Rwanda’s accreditation was the result of three things: First, we know what our challenges are. Second, we know what we want and third, we have the frameworks in place to achieve it.
To begin, we set a broad and inclusive national vision, known as Vision 2020, which brings all Rwandans into the country’s development journey. We supported this by integrating our Green Growth and Climate Resilience Strategy into the overarching Economic Development and Poverty Reduction Strategy.
Next, we put in place the institutional framework. A key part of this is Rwanda’s own Green Fund, known as FONERWA – now a 100 million dollar climate change and environment fund. Since it was established, the fund has approved 33 investments in climate resilience. These investments have restored thousands of hectares of water bodies, land and forests and employed almost 60,000 people in green jobs, supporting sustainable livelihood development in all corners of the country.
DFID played an instrumental role in establishing Rwanda’s Green Fund and we are very proud of what we have achieved through this partnership.
With these elements in place, we submitted a funding proposal for GCF that will transform rural economies using low-carbon settlements as a catalyst for translating national policy into practice. We are now undertaking technical studies to fully develop the project proposal through a readiness grant.
So what happen now? We have the vision, we have the policies, and we have the programmes. As we have heard here at COP22, we need to act. We need to implement our climate action plans and we need to do it well.

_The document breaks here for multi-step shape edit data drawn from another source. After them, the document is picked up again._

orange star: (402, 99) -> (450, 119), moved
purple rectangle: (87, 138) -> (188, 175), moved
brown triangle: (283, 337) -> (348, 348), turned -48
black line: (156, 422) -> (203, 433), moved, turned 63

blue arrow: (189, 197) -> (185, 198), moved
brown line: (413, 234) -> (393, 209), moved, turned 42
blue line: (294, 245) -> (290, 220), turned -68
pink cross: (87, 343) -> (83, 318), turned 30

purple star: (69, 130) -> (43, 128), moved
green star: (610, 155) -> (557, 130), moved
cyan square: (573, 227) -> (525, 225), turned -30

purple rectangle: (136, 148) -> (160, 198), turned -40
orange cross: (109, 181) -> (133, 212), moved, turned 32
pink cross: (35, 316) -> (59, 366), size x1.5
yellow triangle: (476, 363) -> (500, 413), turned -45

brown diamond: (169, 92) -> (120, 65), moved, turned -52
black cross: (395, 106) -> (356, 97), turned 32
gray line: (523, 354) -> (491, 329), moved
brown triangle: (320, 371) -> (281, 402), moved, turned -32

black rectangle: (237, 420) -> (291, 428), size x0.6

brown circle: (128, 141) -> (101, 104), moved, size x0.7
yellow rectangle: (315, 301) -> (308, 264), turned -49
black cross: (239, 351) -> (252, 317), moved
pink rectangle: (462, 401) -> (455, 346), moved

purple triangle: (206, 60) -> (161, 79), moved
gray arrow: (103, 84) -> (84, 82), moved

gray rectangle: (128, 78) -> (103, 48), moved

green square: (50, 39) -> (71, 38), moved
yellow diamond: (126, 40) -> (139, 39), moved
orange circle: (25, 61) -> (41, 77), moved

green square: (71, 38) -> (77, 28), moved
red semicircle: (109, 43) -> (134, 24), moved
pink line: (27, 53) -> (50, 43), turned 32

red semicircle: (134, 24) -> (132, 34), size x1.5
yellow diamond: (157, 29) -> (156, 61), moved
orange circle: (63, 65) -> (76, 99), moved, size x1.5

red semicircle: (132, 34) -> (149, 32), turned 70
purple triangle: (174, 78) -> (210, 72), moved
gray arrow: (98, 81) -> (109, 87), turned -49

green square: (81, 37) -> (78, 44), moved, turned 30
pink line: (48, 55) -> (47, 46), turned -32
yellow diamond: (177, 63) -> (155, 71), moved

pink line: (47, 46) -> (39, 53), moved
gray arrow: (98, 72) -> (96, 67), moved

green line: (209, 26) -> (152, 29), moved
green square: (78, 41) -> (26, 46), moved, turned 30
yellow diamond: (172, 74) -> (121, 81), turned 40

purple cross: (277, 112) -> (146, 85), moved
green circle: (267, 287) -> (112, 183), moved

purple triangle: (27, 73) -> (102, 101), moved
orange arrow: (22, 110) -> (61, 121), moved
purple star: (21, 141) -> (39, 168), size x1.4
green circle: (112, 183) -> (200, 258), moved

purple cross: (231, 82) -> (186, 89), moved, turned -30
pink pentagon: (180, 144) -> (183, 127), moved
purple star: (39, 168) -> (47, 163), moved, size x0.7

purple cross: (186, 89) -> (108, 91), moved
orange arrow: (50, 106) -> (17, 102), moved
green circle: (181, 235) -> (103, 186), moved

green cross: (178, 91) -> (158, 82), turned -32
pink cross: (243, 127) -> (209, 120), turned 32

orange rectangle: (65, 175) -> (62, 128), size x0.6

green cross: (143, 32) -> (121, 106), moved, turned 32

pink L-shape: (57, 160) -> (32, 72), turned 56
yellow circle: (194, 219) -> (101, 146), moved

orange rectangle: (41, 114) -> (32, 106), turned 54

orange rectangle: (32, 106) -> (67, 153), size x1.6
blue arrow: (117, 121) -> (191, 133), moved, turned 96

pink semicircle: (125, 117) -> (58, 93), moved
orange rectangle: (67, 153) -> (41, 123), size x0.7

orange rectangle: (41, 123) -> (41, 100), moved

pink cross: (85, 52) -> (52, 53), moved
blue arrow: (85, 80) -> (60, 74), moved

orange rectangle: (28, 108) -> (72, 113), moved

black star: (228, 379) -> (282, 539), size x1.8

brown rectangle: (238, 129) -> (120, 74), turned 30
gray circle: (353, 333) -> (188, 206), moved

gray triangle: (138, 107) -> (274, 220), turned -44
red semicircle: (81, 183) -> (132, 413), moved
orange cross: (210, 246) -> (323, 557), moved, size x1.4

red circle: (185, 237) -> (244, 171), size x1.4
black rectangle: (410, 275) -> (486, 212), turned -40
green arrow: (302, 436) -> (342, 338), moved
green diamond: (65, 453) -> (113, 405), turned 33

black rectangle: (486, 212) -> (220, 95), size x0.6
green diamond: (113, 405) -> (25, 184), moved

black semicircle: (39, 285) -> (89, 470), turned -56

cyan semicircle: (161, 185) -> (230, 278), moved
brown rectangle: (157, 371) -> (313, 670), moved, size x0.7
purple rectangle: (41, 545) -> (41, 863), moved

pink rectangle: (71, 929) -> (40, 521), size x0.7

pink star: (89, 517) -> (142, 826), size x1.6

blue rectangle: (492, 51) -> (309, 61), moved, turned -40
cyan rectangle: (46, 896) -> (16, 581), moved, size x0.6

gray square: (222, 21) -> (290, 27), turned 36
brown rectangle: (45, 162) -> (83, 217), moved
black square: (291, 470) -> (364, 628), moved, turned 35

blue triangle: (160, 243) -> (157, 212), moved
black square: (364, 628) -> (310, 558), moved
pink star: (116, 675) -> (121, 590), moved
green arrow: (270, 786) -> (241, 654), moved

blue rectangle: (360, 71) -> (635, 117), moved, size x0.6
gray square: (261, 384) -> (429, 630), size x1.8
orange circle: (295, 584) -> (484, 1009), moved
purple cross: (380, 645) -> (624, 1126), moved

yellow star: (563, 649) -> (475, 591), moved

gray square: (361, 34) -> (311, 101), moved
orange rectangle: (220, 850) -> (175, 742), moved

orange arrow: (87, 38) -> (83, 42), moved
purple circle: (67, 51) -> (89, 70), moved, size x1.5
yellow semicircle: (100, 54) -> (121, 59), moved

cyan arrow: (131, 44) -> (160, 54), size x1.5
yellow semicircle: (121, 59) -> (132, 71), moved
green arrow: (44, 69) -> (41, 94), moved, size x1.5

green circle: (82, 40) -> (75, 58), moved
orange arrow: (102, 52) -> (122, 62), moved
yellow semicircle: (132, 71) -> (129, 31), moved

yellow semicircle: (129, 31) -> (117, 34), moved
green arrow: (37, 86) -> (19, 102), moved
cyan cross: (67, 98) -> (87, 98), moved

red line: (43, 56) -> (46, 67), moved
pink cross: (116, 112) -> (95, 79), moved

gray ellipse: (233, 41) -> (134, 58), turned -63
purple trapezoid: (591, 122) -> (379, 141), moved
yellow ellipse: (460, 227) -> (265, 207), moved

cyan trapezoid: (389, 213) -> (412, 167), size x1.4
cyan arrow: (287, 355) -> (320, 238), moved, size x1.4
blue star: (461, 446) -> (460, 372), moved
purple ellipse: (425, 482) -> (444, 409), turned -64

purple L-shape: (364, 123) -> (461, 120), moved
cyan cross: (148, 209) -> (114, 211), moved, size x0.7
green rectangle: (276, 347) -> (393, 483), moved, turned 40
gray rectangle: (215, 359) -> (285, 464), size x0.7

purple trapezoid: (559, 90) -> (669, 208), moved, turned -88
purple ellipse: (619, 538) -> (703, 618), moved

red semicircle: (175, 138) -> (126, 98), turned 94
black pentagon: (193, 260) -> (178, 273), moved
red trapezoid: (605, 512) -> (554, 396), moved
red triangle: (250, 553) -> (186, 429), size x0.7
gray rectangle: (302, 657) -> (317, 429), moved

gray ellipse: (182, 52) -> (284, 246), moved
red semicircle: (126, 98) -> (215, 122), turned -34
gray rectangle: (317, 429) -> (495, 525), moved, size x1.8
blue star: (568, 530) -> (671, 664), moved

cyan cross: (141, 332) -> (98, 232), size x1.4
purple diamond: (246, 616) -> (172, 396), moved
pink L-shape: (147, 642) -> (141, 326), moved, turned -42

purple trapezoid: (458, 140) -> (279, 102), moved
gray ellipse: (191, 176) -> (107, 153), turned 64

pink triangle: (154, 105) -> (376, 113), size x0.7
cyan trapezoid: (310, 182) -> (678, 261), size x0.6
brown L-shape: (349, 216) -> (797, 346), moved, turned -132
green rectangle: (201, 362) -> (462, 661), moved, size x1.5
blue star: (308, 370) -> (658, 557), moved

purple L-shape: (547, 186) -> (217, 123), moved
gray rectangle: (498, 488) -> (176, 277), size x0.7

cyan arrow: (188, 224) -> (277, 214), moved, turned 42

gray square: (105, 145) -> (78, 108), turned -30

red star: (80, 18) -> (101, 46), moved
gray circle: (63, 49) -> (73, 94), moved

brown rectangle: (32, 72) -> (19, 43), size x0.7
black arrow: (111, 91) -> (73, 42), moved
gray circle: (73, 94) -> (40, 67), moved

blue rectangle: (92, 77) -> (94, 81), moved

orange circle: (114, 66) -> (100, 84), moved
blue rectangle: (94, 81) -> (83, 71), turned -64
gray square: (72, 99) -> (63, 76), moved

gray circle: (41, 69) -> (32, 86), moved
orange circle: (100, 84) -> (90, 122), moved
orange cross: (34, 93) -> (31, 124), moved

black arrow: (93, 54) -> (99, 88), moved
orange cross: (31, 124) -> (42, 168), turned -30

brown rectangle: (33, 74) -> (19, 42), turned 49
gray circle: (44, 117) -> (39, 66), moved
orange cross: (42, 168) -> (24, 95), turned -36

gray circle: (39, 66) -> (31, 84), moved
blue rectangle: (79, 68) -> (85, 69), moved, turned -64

Another lesson we have learnt is that country ownership is crucial. Therefore, I encourage all nations to apply for direct access to GCF so that the government institutions responsible for serving citizens have access to the resources they need to do this.
We must also demand a return on investment. We cannot afford to waste the opportunities that lie in climate financing mechanisms like the Green Climate Fund. We have the responsibility to be efficient, and ensure what we do is cost effective, viable and scalable.
Is it good for Rwanda to be accredited, but we need all developing and vulnerable nations to have access to climate finance. This is crucial for meaningful climate action.
If these things are in place, then we are one step closer to true sustainable development and achieving the 1.5-degree ambition set through the Paris Agreement.
In summary, we need to have the vision, we need to have the policies and we need to have the right strategies and programmes in place. With broad participation, and effective implementation we can reach our goals.
Thank you very much for your kind attention.